Page segmentation data:
==================================================

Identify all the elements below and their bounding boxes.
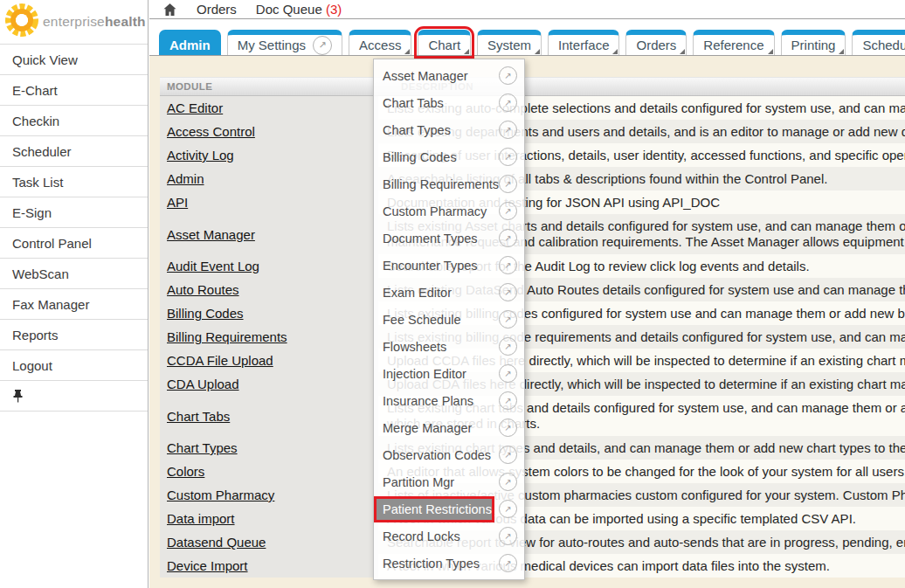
- tab-my-settings[interactable]: My Settings↗: [227, 30, 342, 55]
- menu-item-injection-editor[interactable]: Injection Editor ↗: [374, 360, 524, 387]
- module-link-billing-requirements[interactable]: Billing Requirements: [167, 329, 287, 344]
- sidebar-item-fax-manager[interactable]: Fax Manager: [0, 288, 148, 319]
- sidebar-item-checkin[interactable]: Checkin: [0, 105, 148, 135]
- menu-item-label-wrap: Record Locks: [383, 529, 499, 544]
- module-link-colors[interactable]: Colors: [167, 464, 204, 479]
- menu-item-insurance-plans[interactable]: Insurance Plans ↗: [374, 387, 524, 414]
- menu-item-patient-restrictions[interactable]: Patient Restrictions ↗: [374, 495, 524, 522]
- tab-label: Chart: [428, 38, 460, 52]
- open-in-new-icon[interactable]: ↗: [499, 364, 517, 383]
- tab-scheduling[interactable]: Scheduling: [852, 30, 905, 55]
- module-link-device-import[interactable]: Device Import: [167, 558, 248, 573]
- sidebar-item-reports[interactable]: Reports: [0, 319, 148, 349]
- menu-item-custom-pharmacy[interactable]: Custom Pharmacy ↗: [374, 197, 524, 225]
- menu-item-billing-codes[interactable]: Billing Codes ↗: [374, 143, 524, 170]
- module-link-access-control[interactable]: Access Control: [167, 124, 255, 139]
- module-row: Billing Codes Lists existing billing cod…: [160, 301, 905, 325]
- menu-item-record-locks[interactable]: Record Locks ↗: [374, 522, 524, 550]
- open-in-new-icon[interactable]: ↗: [499, 337, 517, 356]
- module-link-ac-editor[interactable]: AC Editor: [167, 100, 223, 115]
- module-row: Chart Tabs Lists existing chart tabs and…: [160, 396, 905, 436]
- module-row: Admin A searchable listing of all tabs &…: [160, 167, 905, 190]
- topbar-doc-queue-link[interactable]: Doc Queue (3): [256, 2, 342, 17]
- open-in-new-icon[interactable]: ↗: [499, 446, 517, 464]
- tab-admin[interactable]: Admin: [159, 30, 221, 55]
- module-link-datasend-queue[interactable]: Datasend Queue: [167, 535, 266, 550]
- open-in-new-icon[interactable]: ↗: [499, 391, 517, 410]
- open-in-new-icon[interactable]: ↗: [499, 229, 517, 247]
- open-in-new-icon[interactable]: ↗: [499, 93, 517, 112]
- menu-item-chart-tabs[interactable]: Chart Tabs ↗: [374, 89, 524, 116]
- tab-access[interactable]: Access: [349, 30, 411, 55]
- open-in-new-icon[interactable]: ↗: [499, 419, 517, 437]
- module-cell: CCDA File Upload: [160, 349, 378, 372]
- tab-reference[interactable]: Reference: [693, 30, 774, 55]
- sidebar-item-scheduler[interactable]: Scheduler: [0, 135, 148, 166]
- tab-system[interactable]: System: [477, 30, 542, 55]
- module-link-chart-tabs[interactable]: Chart Tabs: [167, 409, 230, 424]
- menu-item-label: Billing Codes: [383, 150, 457, 164]
- menu-item-encounter-types[interactable]: Encounter Types ↗: [374, 252, 524, 279]
- menu-item-label: Asset Manager: [383, 69, 468, 83]
- menu-item-billing-requirements[interactable]: Billing Requirements ↗: [374, 170, 524, 197]
- menu-item-restriction-types[interactable]: Restriction Types ↗: [374, 550, 524, 577]
- menu-item-chart-types[interactable]: Chart Types ↗: [374, 116, 524, 143]
- module-link-admin[interactable]: Admin: [167, 171, 204, 186]
- sidebar-item-logout[interactable]: Logout: [0, 349, 148, 380]
- open-in-new-icon[interactable]: ↗: [499, 256, 517, 274]
- menu-item-flowsheets[interactable]: Flowsheets ↗: [374, 333, 524, 360]
- module-link-data-import[interactable]: Data import: [167, 511, 235, 526]
- menu-item-exam-editor[interactable]: Exam Editor ↗: [374, 279, 524, 306]
- open-in-new-icon[interactable]: ↗: [499, 554, 517, 572]
- menu-item-document-types[interactable]: Document Types ↗: [374, 225, 524, 252]
- pin-sidebar-button[interactable]: [0, 380, 148, 411]
- tab-printing[interactable]: Printing: [781, 30, 846, 55]
- module-link-custom-pharmacy[interactable]: Custom Pharmacy: [167, 488, 274, 502]
- open-in-new-icon[interactable]: ↗: [499, 283, 517, 301]
- module-row: Audit Event Log Searchable report for th…: [160, 254, 905, 278]
- menu-item-asset-manager[interactable]: Asset Manager ↗: [374, 62, 524, 89]
- open-in-new-icon[interactable]: ↗: [499, 473, 517, 491]
- tab-interface[interactable]: Interface: [548, 30, 619, 55]
- sidebar-item-label: Scheduler: [12, 144, 72, 159]
- open-in-new-icon[interactable]: ↗: [499, 66, 517, 85]
- sidebar-item-label: WebScan: [12, 266, 69, 281]
- open-in-new-icon[interactable]: ↗: [499, 310, 517, 329]
- brand-logo[interactable]: enterprisehealth: [0, 0, 148, 44]
- module-link-billing-codes[interactable]: Billing Codes: [167, 306, 244, 321]
- sidebar-item-task-list[interactable]: Task List: [0, 166, 148, 197]
- sidebar-item-e-chart[interactable]: E-Chart: [0, 74, 148, 105]
- sidebar-item-quick-view[interactable]: Quick View: [0, 44, 148, 74]
- open-in-new-icon[interactable]: ↗: [499, 527, 517, 545]
- home-icon[interactable]: [162, 3, 177, 17]
- menu-item-fee-schedule[interactable]: Fee Schedule ↗: [374, 306, 524, 333]
- sidebar-item-webscan[interactable]: WebScan: [0, 258, 148, 288]
- open-in-new-icon[interactable]: ↗: [499, 202, 517, 220]
- tab-chart[interactable]: Chart: [418, 30, 471, 55]
- module-link-ccda-file-upload[interactable]: CCDA File Upload: [167, 353, 273, 368]
- menu-item-partition-mgr[interactable]: Partition Mgr ↗: [374, 468, 524, 495]
- open-in-new-icon[interactable]: ↗: [313, 36, 332, 55]
- sidebar-item-label: Control Panel: [12, 236, 92, 251]
- open-in-new-icon[interactable]: ↗: [499, 148, 517, 166]
- module-link-audit-event-log[interactable]: Audit Event Log: [167, 259, 259, 273]
- module-link-chart-types[interactable]: Chart Types: [167, 440, 238, 455]
- module-cell: Auto Routes: [160, 278, 378, 301]
- chart-dropdown-menu: Asset Manager ↗ Chart Tabs ↗ Chart Types…: [373, 59, 525, 580]
- module-link-api[interactable]: API: [167, 195, 188, 210]
- module-link-auto-routes[interactable]: Auto Routes: [167, 282, 239, 297]
- sidebar-item-e-sign[interactable]: E-Sign: [0, 197, 148, 227]
- menu-item-observation-codes[interactable]: Observation Codes ↗: [374, 441, 524, 468]
- module-cell: Chart Types: [160, 436, 378, 460]
- open-in-new-icon[interactable]: ↗: [499, 121, 517, 139]
- sidebar-item-control-panel[interactable]: Control Panel: [0, 227, 148, 258]
- tab-orders[interactable]: Orders: [625, 30, 687, 55]
- menu-item-merge-manager[interactable]: Merge Manager ↗: [374, 414, 524, 441]
- module-link-asset-manager[interactable]: Asset Manager: [167, 227, 255, 242]
- topbar-orders-link[interactable]: Orders: [197, 2, 237, 17]
- open-in-new-icon[interactable]: ↗: [499, 175, 517, 193]
- open-in-new-icon[interactable]: ↗: [499, 500, 517, 518]
- module-link-cda-upload[interactable]: CDA Upload: [167, 377, 239, 391]
- module-link-activity-log[interactable]: Activity Log: [167, 148, 234, 163]
- main-panel: MODULE DESCRIPTION AC Editor Lists exist…: [149, 56, 905, 578]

==================================================

■ **Goal of the exercise**
Repeat the data exactly, without the pictures.

■ **Answer to the exercise**
Identify all the elements below and their bounding boxes.
- tab-my-settings[interactable]: My Settings↗: [227, 30, 342, 55]
- menu-item-injection-editor[interactable]: Injection Editor ↗: [374, 360, 524, 387]
- module-link-billing-requirements[interactable]: Billing Requirements: [167, 329, 287, 344]
- sidebar-item-fax-manager[interactable]: Fax Manager: [0, 288, 148, 319]
- sidebar-item-checkin[interactable]: Checkin: [0, 105, 148, 135]
- menu-item-label-wrap: Record Locks: [383, 529, 499, 544]
- module-link-colors[interactable]: Colors: [167, 464, 204, 479]
- menu-item-insurance-plans[interactable]: Insurance Plans ↗: [374, 387, 524, 414]
- menu-item-patient-restrictions[interactable]: Patient Restrictions ↗: [374, 495, 524, 522]
- tab-label: Chart: [428, 38, 460, 52]
- open-in-new-icon[interactable]: ↗: [499, 364, 517, 383]
- tab-scheduling[interactable]: Scheduling: [852, 30, 905, 55]
- module-link-device-import[interactable]: Device Import: [167, 558, 248, 573]
- sidebar-item-reports[interactable]: Reports: [0, 319, 148, 349]
- menu-item-custom-pharmacy[interactable]: Custom Pharmacy ↗: [374, 197, 524, 225]
- menu-item-billing-codes[interactable]: Billing Codes ↗: [374, 143, 524, 170]
- module-link-access-control[interactable]: Access Control: [167, 124, 255, 139]
- module-row: Billing Codes Lists existing billing cod…: [160, 301, 905, 325]
- menu-item-record-locks[interactable]: Record Locks ↗: [374, 522, 524, 550]
- open-in-new-icon[interactable]: ↗: [499, 337, 517, 356]
- module-link-ac-editor[interactable]: AC Editor: [167, 100, 223, 115]
- module-row: Chart Tabs Lists existing chart tabs and…: [160, 396, 905, 436]
- module-row: Admin A searchable listing of all tabs &…: [160, 167, 905, 190]
- topbar-doc-queue-link[interactable]: Doc Queue (3): [256, 2, 342, 17]
- open-in-new-icon[interactable]: ↗: [499, 446, 517, 464]
- tab-admin[interactable]: Admin: [159, 30, 221, 55]
- module-link-datasend-queue[interactable]: Datasend Queue: [167, 535, 266, 550]
- open-in-new-icon[interactable]: ↗: [499, 391, 517, 410]
- open-in-new-icon[interactable]: ↗: [499, 229, 517, 247]
- open-in-new-icon[interactable]: ↗: [499, 93, 517, 112]
- menu-item-chart-tabs[interactable]: Chart Tabs ↗: [374, 89, 524, 116]
- tab-access[interactable]: Access: [349, 30, 411, 55]
- open-in-new-icon[interactable]: ↗: [499, 419, 517, 437]
- module-cell: CCDA File Upload: [160, 349, 378, 372]
- tab-reference[interactable]: Reference: [693, 30, 774, 55]
- sidebar-item-scheduler[interactable]: Scheduler: [0, 135, 148, 166]
- tab-system[interactable]: System: [477, 30, 542, 55]
- module-link-chart-tabs[interactable]: Chart Tabs: [167, 409, 230, 424]
- menu-item-label: Billing Codes: [383, 150, 457, 164]
- menu-item-encounter-types[interactable]: Encounter Types ↗: [374, 252, 524, 279]
- menu-item-label: Asset Manager: [383, 69, 468, 83]
- menu-item-billing-requirements[interactable]: Billing Requirements ↗: [374, 170, 524, 197]
- menu-item-restriction-types[interactable]: Restriction Types ↗: [374, 550, 524, 577]
- menu-item-chart-types[interactable]: Chart Types ↗: [374, 116, 524, 143]
- module-link-admin[interactable]: Admin: [167, 171, 204, 186]
- sidebar-item-logout[interactable]: Logout: [0, 349, 148, 380]
- open-in-new-icon[interactable]: ↗: [499, 256, 517, 274]
- menu-item-flowsheets[interactable]: Flowsheets ↗: [374, 333, 524, 360]
- module-link-data-import[interactable]: Data import: [167, 511, 235, 526]
- menu-item-exam-editor[interactable]: Exam Editor ↗: [374, 279, 524, 306]
- open-in-new-icon[interactable]: ↗: [499, 554, 517, 572]
- menu-item-document-types[interactable]: Document Types ↗: [374, 225, 524, 252]
- pin-sidebar-button[interactable]: [0, 380, 148, 411]
- tab-printing[interactable]: Printing: [781, 30, 846, 55]
- module-link-custom-pharmacy[interactable]: Custom Pharmacy: [167, 488, 274, 502]
- open-in-new-icon[interactable]: ↗: [499, 283, 517, 301]
- module-row: Audit Event Log Searchable report for th…: [160, 254, 905, 278]
- menu-item-asset-manager[interactable]: Asset Manager ↗: [374, 62, 524, 89]
- open-in-new-icon[interactable]: ↗: [499, 473, 517, 491]
- tab-interface[interactable]: Interface: [548, 30, 619, 55]
- sidebar-item-label: Scheduler: [12, 144, 72, 159]
- open-in-new-icon[interactable]: ↗: [499, 66, 517, 85]
- sidebar-item-label: WebScan: [12, 266, 69, 281]
- open-in-new-icon[interactable]: ↗: [499, 310, 517, 329]
- brand-logo[interactable]: enterprisehealth: [0, 0, 148, 44]
- module-link-billing-codes[interactable]: Billing Codes: [167, 306, 244, 321]
- sidebar-item-task-list[interactable]: Task List: [0, 166, 148, 197]
- sidebar-item-e-chart[interactable]: E-Chart: [0, 74, 148, 105]
- sidebar-item-quick-view[interactable]: Quick View: [0, 44, 148, 74]
- open-in-new-icon[interactable]: ↗: [499, 527, 517, 545]
- home-icon[interactable]: [162, 3, 177, 17]
- menu-item-fee-schedule[interactable]: Fee Schedule ↗: [374, 306, 524, 333]
- sidebar-item-webscan[interactable]: WebScan: [0, 258, 148, 288]
- open-in-new-icon[interactable]: ↗: [499, 202, 517, 220]
- tab-chart[interactable]: Chart: [418, 30, 471, 55]
- module-link-ccda-file-upload[interactable]: CCDA File Upload: [167, 353, 273, 368]
- menu-item-partition-mgr[interactable]: Partition Mgr ↗: [374, 468, 524, 495]
- open-in-new-icon[interactable]: ↗: [313, 36, 332, 55]
- sidebar-item-label: Control Panel: [12, 236, 92, 251]
- open-in-new-icon[interactable]: ↗: [499, 148, 517, 166]
- module-link-audit-event-log[interactable]: Audit Event Log: [167, 259, 259, 273]
- module-link-chart-types[interactable]: Chart Types: [167, 440, 238, 455]
- module-cell: Auto Routes: [160, 278, 378, 301]
- chart-dropdown-menu: Asset Manager ↗ Chart Tabs ↗ Chart Types…: [373, 59, 525, 580]
- module-link-api[interactable]: API: [167, 195, 188, 210]
- module-link-auto-routes[interactable]: Auto Routes: [167, 282, 239, 297]
- sidebar-item-e-sign[interactable]: E-Sign: [0, 197, 148, 227]
- menu-item-observation-codes[interactable]: Observation Codes ↗: [374, 441, 524, 468]
- module-cell: Chart Types: [160, 436, 378, 460]
- open-in-new-icon[interactable]: ↗: [499, 121, 517, 139]
- sidebar-item-control-panel[interactable]: Control Panel: [0, 227, 148, 258]
- tab-orders[interactable]: Orders: [625, 30, 687, 55]
- menu-item-merge-manager[interactable]: Merge Manager ↗: [374, 414, 524, 441]
- module-link-asset-manager[interactable]: Asset Manager: [167, 227, 255, 242]
- topbar-orders-link[interactable]: Orders: [197, 2, 237, 17]
- open-in-new-icon[interactable]: ↗: [499, 175, 517, 193]
- open-in-new-icon[interactable]: ↗: [499, 500, 517, 518]
- module-link-cda-upload[interactable]: CDA Upload: [167, 377, 239, 391]
- module-link-activity-log[interactable]: Activity Log: [167, 148, 234, 163]
- main-panel: MODULE DESCRIPTION AC Editor Lists exist…: [149, 56, 905, 578]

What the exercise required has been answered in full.